(Saved entries)

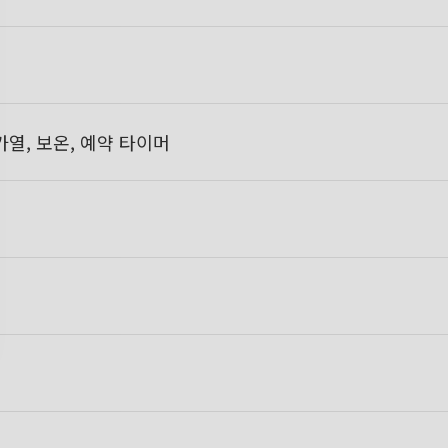
가열, 보온, 예약 타이머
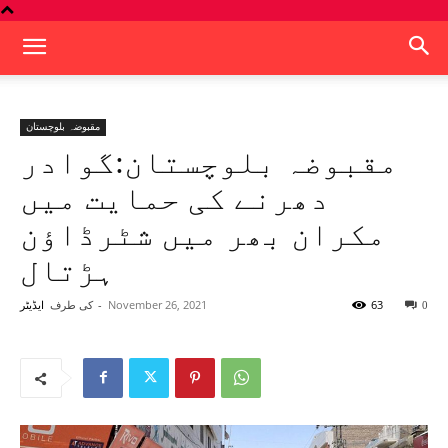
مقبوضہ بلوچستان
مقبوضہ بلوچستان:گوادر
دھرنے کی حمایت میں
مکران بھر میں شٹرڈاؤن
ہڑتال
63
November 26, 2021
-
کی طرف
0
ایڈیٹر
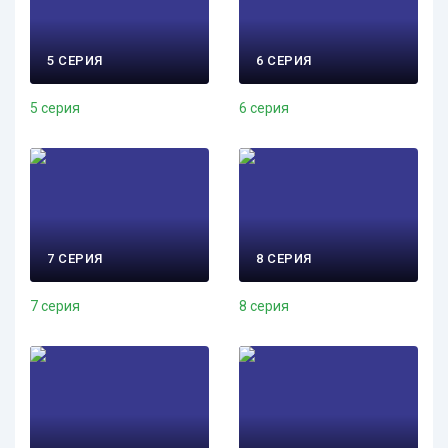
5 СЕРИЯ
6 СЕРИЯ
5 серия
6 серия
7 СЕРИЯ
8 СЕРИЯ
7 серия
8 серия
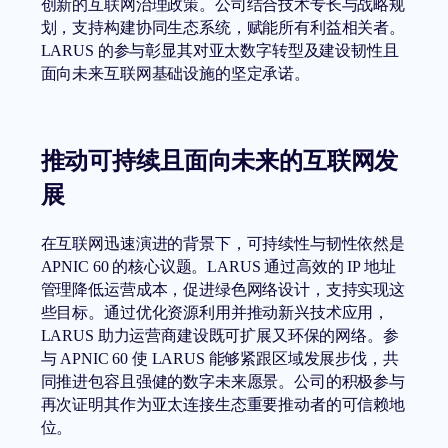
创新的互联网治理政策。公司结合技术专长与战略规
划，支持构建协同生态系统，赋能所有利益相关者。
LARUS 的参与彰显其对亚太数字转型及建设韧性且
面向未来互联网基础设施的坚定承诺。
推动可持续且面向未来的互联网发
展
在互联网迅速演进的背景下，可持续性与韧性依然是
APNIC 60 的核心议题。LARUS 通过高效的 IP 地址
管理降低运营成本，促进绿色网络设计，支持实现这
些目标。通过优化资源利用并推动新兴技术应用，
LARUS 助力运营商建设既可扩展又环保的网络。参
与 APNIC 60 使 LARUS 能够紧跟区域发展步伐，共
同推进包容且强健的数字未来愿景。公司的积极参与
再次证明其作为亚太连接生态重要推动者的可信赖地
位。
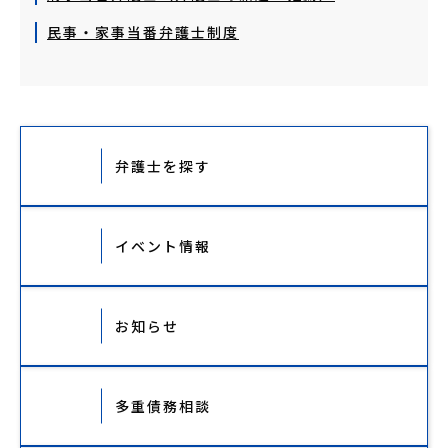
民事・家事当番弁護士制度
弁護士を探す
イベント情報
お知らせ
多重債務相談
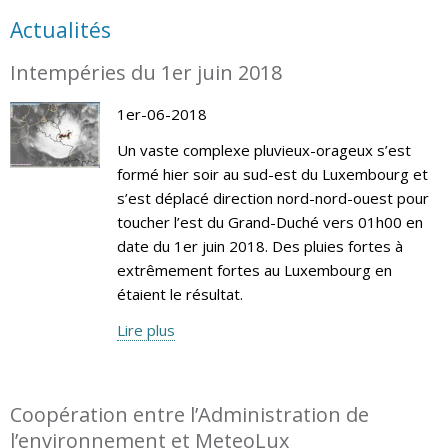
Actualités
Intempéries du 1er juin 2018
1er-06-2018
Un vaste complexe pluvieux-orageux s’est
formé hier soir au sud-est du Luxembourg et
s’est déplacé direction nord-nord-ouest pour
toucher l’est du Grand-Duché vers 01h00 en
date du 1er juin 2018. Des pluies fortes à
extrêmement fortes au Luxembourg en
étaient le résultat.
Lire plus
Coopération entre l’Administration de
l’environnement et MeteoLux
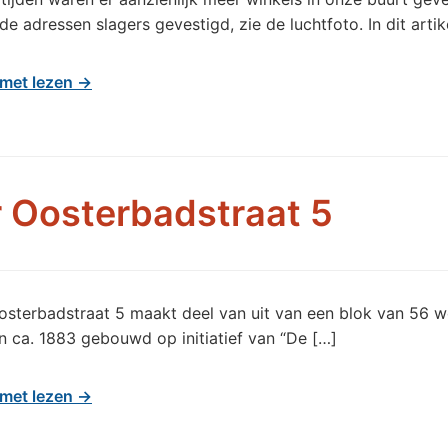
de adressen slagers gevestigd, zie de luchtfoto. In dit artik
met lezen →
 Oosterbadstraat 5
osterbadstraat 5 maakt deel van uit van een blok van 56 w
in ca. 1883 gebouwd op initiatief van “De […]
met lezen →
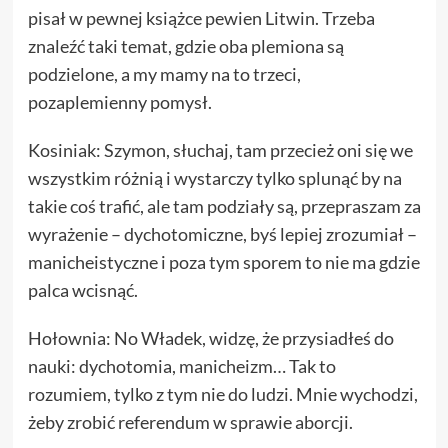
pisał w pewnej książce pewien Litwin. Trzeba
znaleźć taki temat, gdzie oba plemiona są
podzielone, a my mamy na to trzeci,
pozaplemienny pomysł.
Kosiniak: Szymon, słuchaj, tam przecież oni się we
wszystkim różnią i wystarczy tylko splunąć by na
takie coś trafić, ale tam podziały są, przepraszam za
wyrażenie – dychotomiczne, byś lepiej zrozumiał –
manicheistyczne i poza tym sporem to nie ma gdzie
palca wcisnąć.
Hołownia: No Władek, widzę, że przysiadłeś do
nauki: dychotomia, manicheizm… Tak to
rozumiem, tylko z tym nie do ludzi. Mnie wychodzi,
żeby zrobić referendum w sprawie aborcji.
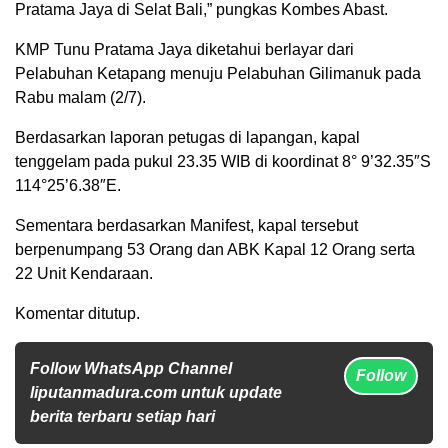
Pratama Jaya di Selat Bali,” pungkas Kombes Abast.
KMP Tunu Pratama Jaya diketahui berlayar dari
Pelabuhan Ketapang menuju Pelabuhan Gilimanuk pada
Rabu malam (2/7).
Berdasarkan laporan petugas di lapangan, kapal
tenggelam pada pukul 23.35 WIB di koordinat 8° 9’32.35″S
114°25’6.38″E.
Sementara berdasarkan Manifest, kapal tersebut
berpenumpang 53 Orang dan ABK Kapal 12 Orang serta
22 Unit Kendaraan.
Komentar ditutup.
Follow WhatsApp Channel
Follow
liputanmadura.com untuk update
berita terbaru setiap hari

* [DESCRIPTION OF THE TASK]:
Your answer must be an exact copy of the lines from the one with "在互联网迅速演进的背景下，可持续性与韧性依然是" through the final line of the data, both included, without any pictures.

* [WRITTEN REPLY]:
在互联网迅速演进的背景下，可持续性与韧性依然是
APNIC 60 的核心议题。LARUS 通过高效的 IP 地址
管理降低运营成本，促进绿色网络设计，支持实现这
些目标。通过优化资源利用并推动新兴技术应用，
LARUS 助力运营商建设既可扩展又环保的网络。参
与 APNIC 60 使 LARUS 能够紧跟区域发展步伐，共
同推进包容且强健的数字未来愿景。公司的积极参与
再次证明其作为亚太连接生态重要推动者的可信赖地
位。
民事・家事当番弁護士制度
弁護士を探す
イベント情報
お知らせ
多重債務相談
Actualités
Intempéries du 1er juin 2018
1er-06-2018
Un vaste complexe pluvieux-orageux s’est
formé hier soir au sud-est du Luxembourg et
s’est déplacé direction nord-nord-ouest pour
toucher l’est du Grand-Duché vers 01h00 en
date du 1er juin 2018. Des pluies fortes à
extrêmement fortes au Luxembourg en
étaient le résultat.
Lire plus
Coopération entre l’Administration de
l’environnement et MeteoLux
de adressen slagers gevestigd, zie de luchtfoto. In dit artik
met lezen →
 Oosterbadstraat 5
osterbadstraat 5 maakt deel van uit van een blok van 56 w
in ca. 1883 gebouwd op initiatief van “De […]
met lezen →
pisał w pewnej książce pewien Litwin. Trzeba
znaleźć taki temat, gdzie oba plemiona są
podzielone, a my mamy na to trzeci,
pozaplemienny pomysł.
Kosiniak: Szymon, słuchaj, tam przecież oni się we
wszystkim różnią i wystarczy tylko splunąć by na
takie coś trafić, ale tam podziały są, przepraszam za
wyrażenie – dychotomiczne, byś lepiej zrozumiał –
manicheistyczne i poza tym sporem to nie ma gdzie
palca wcisnąć.
Hołownia: No Władek, widzę, że przysiadłeś do
nauki: dychotomia, manicheizm… Tak to
rozumiem, tylko z tym nie do ludzi. Mnie wychodzi,
żeby zrobić referendum w sprawie aborcji.
Pratama Jaya di Selat Bali,” pungkas Kombes Abast.
KMP Tunu Pratama Jaya diketahui berlayar dari
Pelabuhan Ketapang menuju Pelabuhan Gilimanuk pada
Rabu malam (2/7).
Berdasarkan laporan petugas di lapangan, kapal
tenggelam pada pukul 23.35 WIB di koordinat 8° 9’32.35″S
114°25’6.38″E.
Sementara berdasarkan Manifest, kapal tersebut
berpenumpang 53 Orang dan ABK Kapal 12 Orang serta
22 Unit Kendaraan.
Komentar ditutup.
Follow WhatsApp Channel
Follow
liputanmadura.com untuk update
berita terbaru setiap hari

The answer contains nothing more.